The Journey of an Etching Process

Last week I had the wonderful Rowan (createdbyrowan.co.uk) stay with me for a short but sweet couple of days as she had her interview for the Graphic Design course here at Falmouth. I'm delighted and ever so proud to say that today she received an unconditional offer to study here. I'm crossing my fingers she will accept so we can make brunch dates like this one we had at Espressini a regular occurrence.

Although this etching process started out with an end goal in sight, as I've been making up my plate and printing from it, that end goal has developed. That's what I like about a process as complex as etching. It's a journey-like process; there are so many stages and steps in the creation of a piece that you are bound to change the planned 'route' at some point. The possibilities are endless and so the likelihood of following a plan to a T is little to none.

I'm no longer going to be cutting out the individual shapes I had made on the plate. After aqua-tinting the plate as a whole and printing it to see how the ink would grip to the grooves made by the photographic bite, I actually liked the image as a whole. However, there are areas where the print would benefit from more detail to bring it together as a final print.

I cleaned up the plate with white spirit, applied brasso, de-greased it and then applied a hard-ground over the top, ready for adding more detail and geometric shapes with the process of hard-ground etching.

After I'd made these initial hard ground lines and etched them, I applied a soft-ground to my plate and and created textures over the top of the entire surface with materials such as bubble wrap, mesh and sandpaper. Passing these materials through the print press with acetate placed over the top allowed the impressions of the materials to create textures on the soft-ground.

After I'd laid the textures onto the soft-ground, I have been using stop-out varnish to paint over the parts of the plate I didn't want the acid to reach. The varnish acts as a barrier to the acid, meaning only the shapes and areas of the plate I left exposed will be etched when placed in the zinc bath next week.

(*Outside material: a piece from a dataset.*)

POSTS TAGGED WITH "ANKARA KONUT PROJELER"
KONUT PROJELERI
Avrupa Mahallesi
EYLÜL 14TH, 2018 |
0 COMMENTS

With some monoprints made earlier last week when waiting for the acid to bite my etching plate, I have been continuing collage trials in my sketchbook. I don't really know what these will materialise into - but I'm enjoying the process of making them and the outcomes I'm left with. The more time I'm spending piecing together collages and print-making, the more I'm noticing my work develop. An unintentional break away from painting practice may have been just what I needed to spur this project on.